HENRY-WILSON
MINISTER OF Education, Youth and Culture, Maxine Henry-Wilson, has said that increased effort would be placed on identifying and catering to 'special needs students' as an integral part of the thrust to transform the education sector.
The minister, who was opening the 2005/06 Sectoral Debate in Gordon House on Tuesday, admitted that not enough emphasis was being placed in this very important area. "We need to catch up during the course of the transformation process," she noted.
Mrs. Henry-Wilson told the House that for reasons not yet established, the parishes of St. Catherine and Clarendon had the largest concentration of students with specific learning difficulties and efforts were being made to identify these students, many of whom were in the mainstream education system. She said the aim was to arrive at an appropriate intervention with a view to replicating the process across the country.
"Many of them have been put in the system and are said to be slow learners when they in fact have learning disabilities," Mrs.

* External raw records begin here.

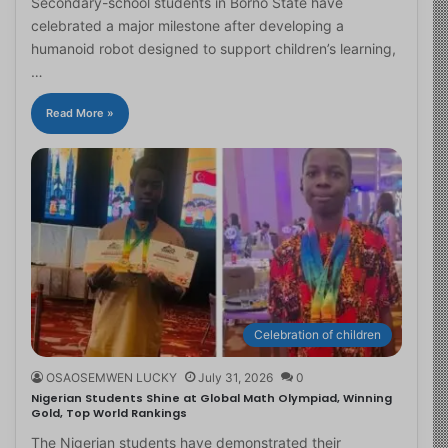
Secondary-school students in Borno State have
celebrated a major milestone after developing a
humanoid robot designed to support children’s learning,
…
Read More »
Celebration of children
OSAOSEMWEN LUCKY
July 31, 2026
0
Nigerian Students Shine at Global Math Olympiad, Winning
Gold, Top World Rankings
The Nigerian students have demonstrated their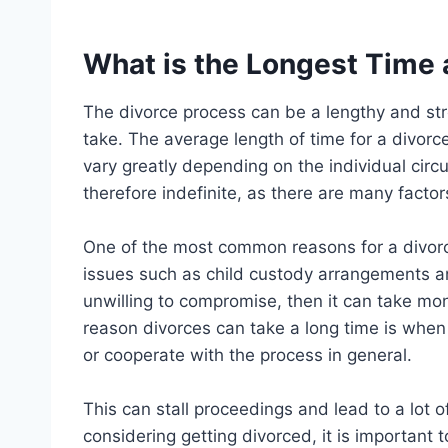
What is the Longest Time 
The divorce process can be a lengthy and stre
take. The average length of time for a divorce
vary greatly depending on the individual circ
therefore indefinite, as there are many factor
One of the most common reasons for a divorc
issues such as child custody arrangements and
unwilling to compromise, then it can take mo
reason divorces can take a long time is when
or cooperate with the process in general.
This can stall proceedings and lead to a lot of
considering getting divorced, it is important 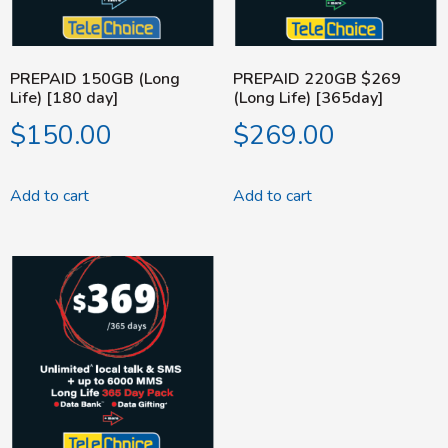
PREPAID 150GB (Long
PREPAID 220GB $269
Life) [180 day]
(Long Life) [365day]
$
150.00
$
269.00
Add to cart
Add to cart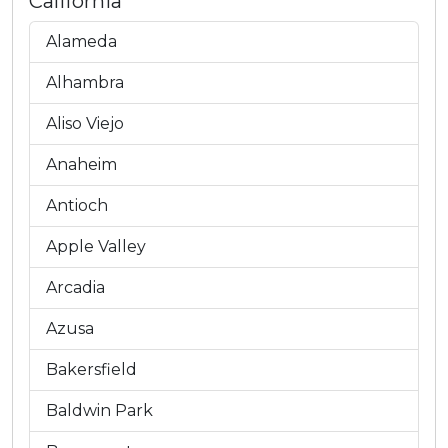
California
Alameda
Alhambra
Aliso Viejo
Anaheim
Antioch
Apple Valley
Arcadia
Azusa
Bakersfield
Baldwin Park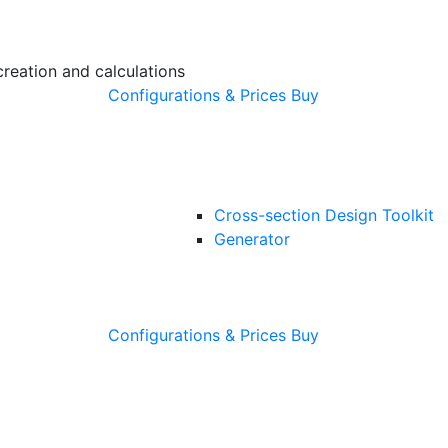
creation and calculations
Configurations & Prices
Buy
Cross-section Design Toolkit
Generator
Configurations & Prices
Buy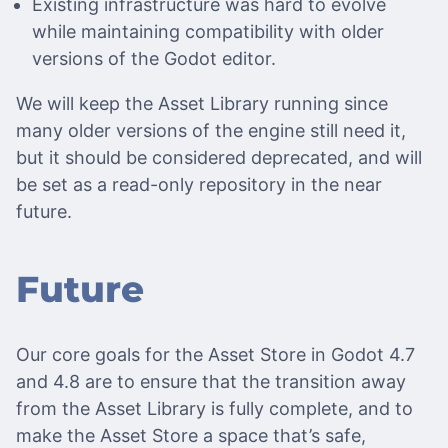
Existing infrastructure was hard to evolve
while maintaining compatibility with older
versions of the Godot editor.
We will keep the Asset Library running since
many older versions of the engine still need it,
but it should be considered deprecated, and will
be set as a read-only repository in the near
future.
Future
Our core goals for the Asset Store in Godot 4.7
and 4.8 are to ensure that the transition away
from the Asset Library is fully complete, and to
make the Asset Store a space that’s safe,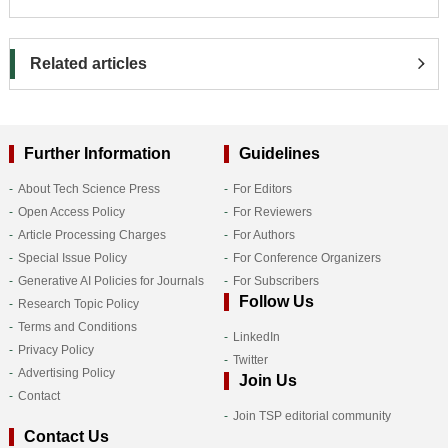
Related articles
Further Information
Guidelines
About Tech Science Press
For Editors
Open Access Policy
For Reviewers
Article Processing Charges
For Authors
Special Issue Policy
For Conference Organizers
Generative AI Policies for Journals
For Subscribers
Follow Us
Research Topic Policy
Terms and Conditions
LinkedIn
Privacy Policy
Twitter
Advertising Policy
Join Us
Contact
Join TSP editorial community
Contact Us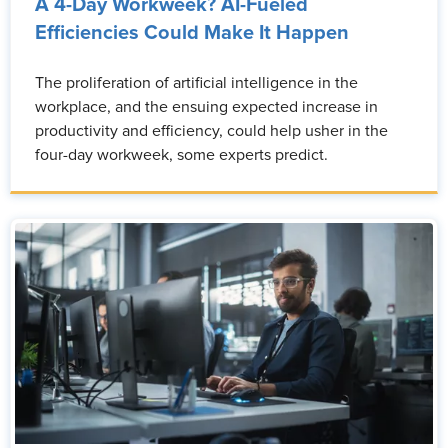
A 4-Day Workweek? AI-Fueled
Efficiencies Could Make It Happen
The proliferation of artificial intelligence in the
workplace, and the ensuing expected increase in
productivity and efficiency, could help usher in the
four-day workweek, some experts predict.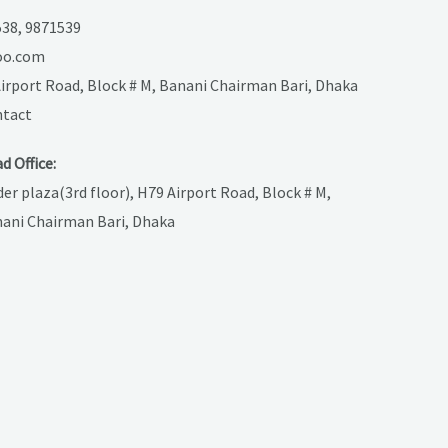
38, 9871539
oo.com
 Airport Road, Block # M, Banani Chairman Bari, Dhaka
tact
d Office:
der plaza(3rd floor), H79 Airport Road, Block # M,
ani Chairman Bari, Dhaka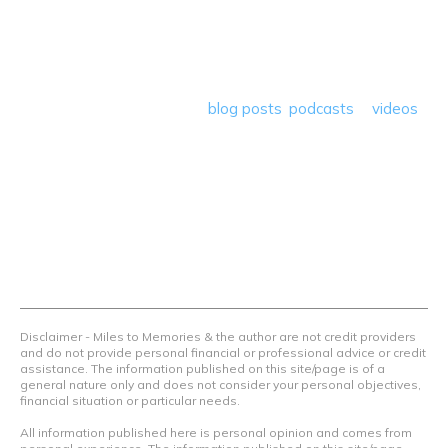
At Miles to Memories we share the best tips, tricks and
deals plus travel rants, musings, hotel, airline and loyalty
program reviews and a lot more! Our goal is to help people
save money so they can get out there and travel the
world! Through our various
blog posts
,
podcasts
&
videos
we teach others how to maximize loyalty rewards, hotel &
airline programs and credit cards to achieve amazing
things.
Contact Us
Terms Of Use
Privacy Policy
Advertiser Disclosure
Disclaimer - Miles to Memories & the author are not credit providers
and do not provide personal financial or professional advice or credit
assistance. The information published on this site/page is of a
general nature only and does not consider your personal objectives,
financial situation or particular needs.
All information published here is personal opinion and comes from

Henry-Wilson told the House. She, however, assured that efforts were being made to rectify the situation, part of which included the introduction of a system of psychological testing as part of the grade one inventory this year, to determine the factors impeding the learning of special students.

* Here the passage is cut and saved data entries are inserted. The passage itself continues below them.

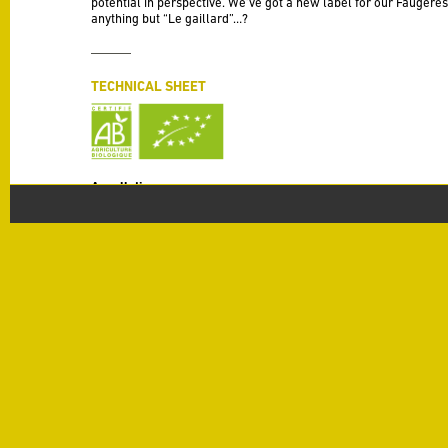
potential in perspective. We’ve got a new label for our Faugères
anything but “Le gaillard”…?
TECHNICAL SHEET
Appellation
Faugères
Vintage
2019
Varieties
Syrah 50%, Grenache 30%, Carignan 20%
Production
30 HL / Ha
Alcohol
14 % alc./vol
Terroir
Schistes
Vinification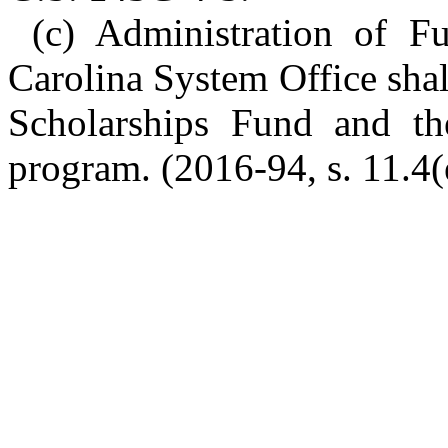
(c) Administration of F
Carolina System Office sha
Scholarships Fund and th
program. (2016-94, s. 11.4(e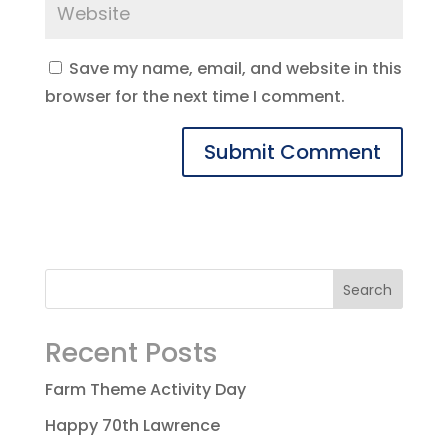
Save my name, email, and website in this
browser for the next time I comment.
Recent Posts
Farm Theme Activity Day
Happy 70th Lawrence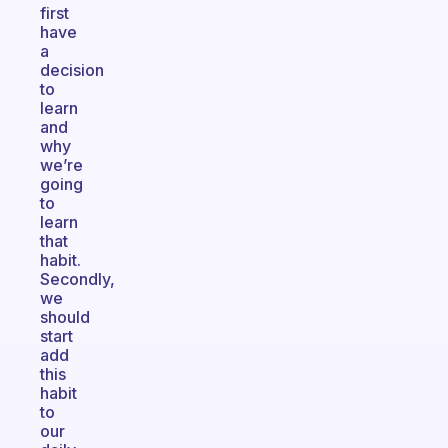
first
have
a
decision
to
learn
and
why
we’re
going
to
learn
that
habit.
Secondly,
we
should
start
add
this
habit
to
our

Meanwhile, in further support of this thrust, approval has been given for the construction of a special school on the grounds of the Sam Sharpe Teachers' College in Montego Bay to accommodate students with special needs from the early childhood to secondary level. Among the services to be provided are early stimulation and vocational training.
The cost for educating a special child is roughly five times that of a 'normal' learner.
Currently, the Ministry's Special Education Unit is fine-tuning a policy framework aimed at further assisting the sector to broaden the scope of its support for special children.